Ci troviamo alle porte di Pompei, a una manciata di chilometri dall’eternità della Storia, precisamente a Boscotrecase (NA). L’azienda Sorrentino è una delle tenute che coltiva vigna e produce vini ai piedi del famoso vulcano, da tre generazioni.   Circa 35 gli ettari vitati nella denominazione Vesuvio, per una proprietà di oltre 200 ettari totali. Suoli, manco a dirlo, vulcanici e viti centernarie a piede franco, dove i vitigni autoctoni  crescono in un contesto estremamente particolare. Si tratta, infatti, dell’area vulcanica più grande dell’Europa continentale relativamente a vulcani esplosivi attivi, seppur a tutt’oggi dormienti.

Le colate laviche che si sono susseguite nei secoli (l’ultima risale al 1944) hanno arricchito il suolo con minerali, pietre pomici, lapilli e lo hanno reso molto fertile e drenante, fungendo così da protezione per le viti a piede franco.

Qui la viticoltura ha radici antichissime. Le vigne sono coltivate a pergola e vi si trovano varietà miste (piedirosso, aglianico, coda di volpe,  caprettone, lacryma christi…) anche a distanza di pochi passi. La biodiversità regna sovrana, infatti sotto la pergola ci sono colture differenti, di ogni tipo: questo perché in passato si dovevano mantenere frutta e ortaggi tutto l’anno, necessari per la famiglia. Modus operandi che è rimasto in uso anche alle nuove generazioni.

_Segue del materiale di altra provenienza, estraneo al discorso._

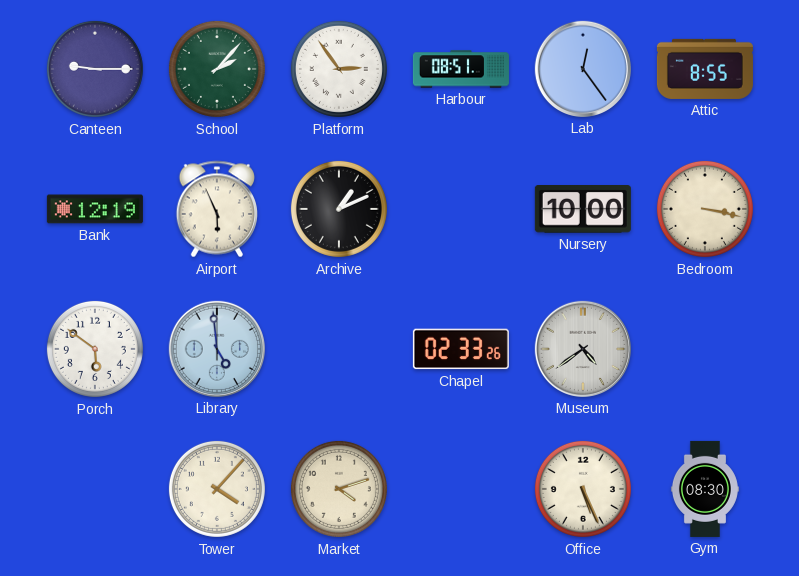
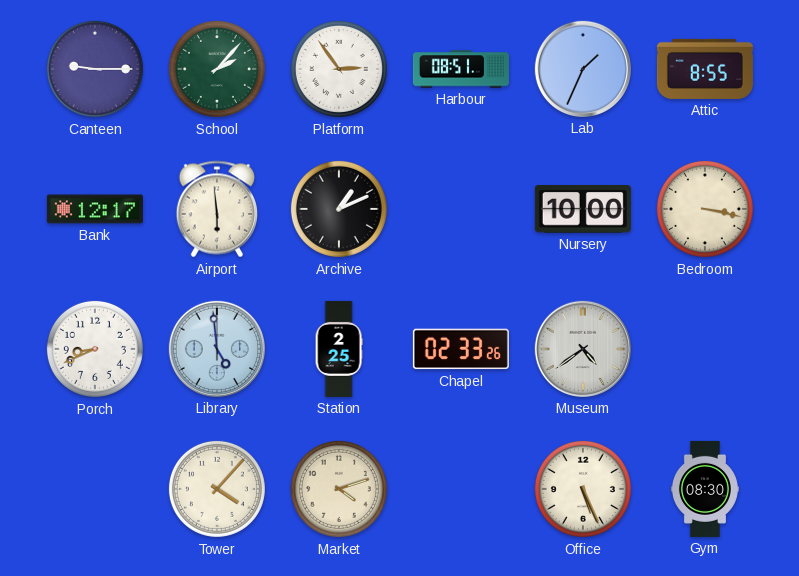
Lab: 12:24 -> 1:34
Bank: 12:19 -> 12:17
Airport: 5:56 -> 5:59
Porch: 5:51 -> 8:41
Station: none -> 2:25
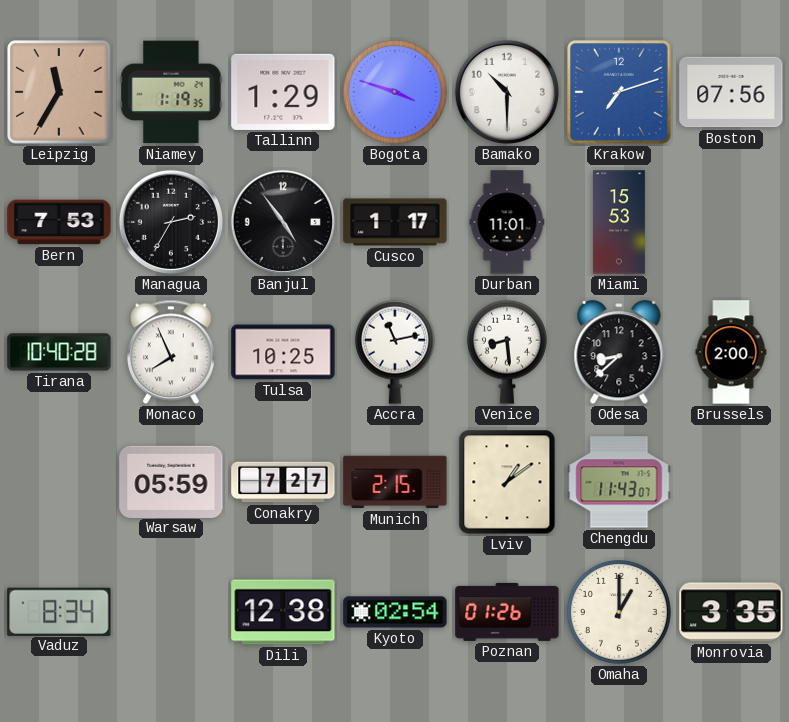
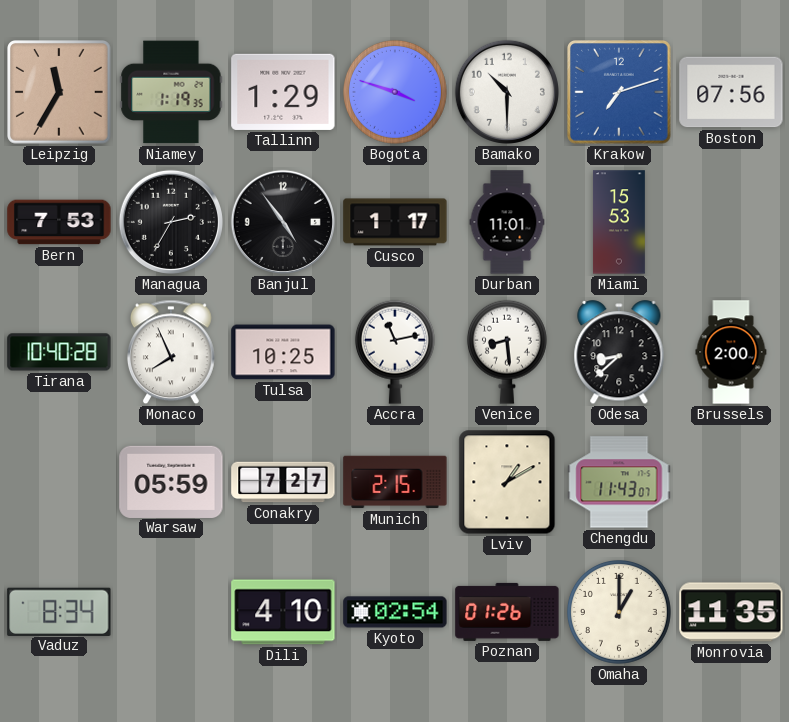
Lviv: 1:09 -> 1:10
Dili: 12:38 -> 4:10
Monrovia: 3:35 -> 11:35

Accompagnati da Pino Sorrentino e le guide “vulcaniche“,  il wine trekking ha condotto il gruppo di giornalisti e  addetti ai lavori  a passeggio nelle vigne, per circa due ore, alla scoperta del territorio vesuviano.

Diverse le tappe in programma durante l’itinerario, dove non sono mancati assaggi dei vini prodotti dalle vigne che stavamo esplorando, quasi come a dirci “stai degustando proprio il frutto del lavoro che si fa in questi metri, che nasce da queste piante”. Effettivamente ha tutto un altro fascino degustare un vino passeggiando nella vigna da cui viene prodotto. E’ come se fosse un ulteriore marcatore di territorialità, autenticità e appartenenza dei vitigni autoctoni campani alla propria terra, rappresentata da uno dei più elevati numeri di varietà indigine.

Territori unici nel suo genere, impressionante comprendere quanta vita si sia susseguita in queste terre e come oggi esse stesse siano in grado di raccontare secoli di storia, attraverso un calice. La meraviglia di un vino sta anche, tanto, qui.

Al termine della visita, la serata è proseguita nella splendida location di Bosco de’ Medici,  sotto un accogliente pergolato.

Tre grandi tavoli allestiti per poter godere al meglio gli interventi degli ospiti presenti, effettuando la degustazione dei vini della denominazione Vesuvio in contemporanea alle spiegazioni di enologi e tecnici (Carmine Valentino e Vincenzo Mercurio ) consulenti delle aziende presenti, prontamente nei nostri calici, grazie al lavoro dei sommelier di AIS Campania.

Spostandoci una 40ina di chilometri a nord ovest, il paesaggio e la coltivazione della vite cambiano non poco.

Il giorno successivo (1 settembre), ci troviamo alle porte del bosco degli Astroni, riserva naturale protetta dal WWF, tra Napoli e Pozzuoli.

Le vigne di Raffaele Moccia si trovano in un anfiteatro  che guarda l’ippodromo di Agnano e di fatto la sua azienda si chiama Agnanum. D’intorno sono spuntati come funghi palazzi, case,  capannoni industriali, con tutto il corraggio che ci vuole ad edificare su un territorio così instabile e poco accogliente…vediamo perché.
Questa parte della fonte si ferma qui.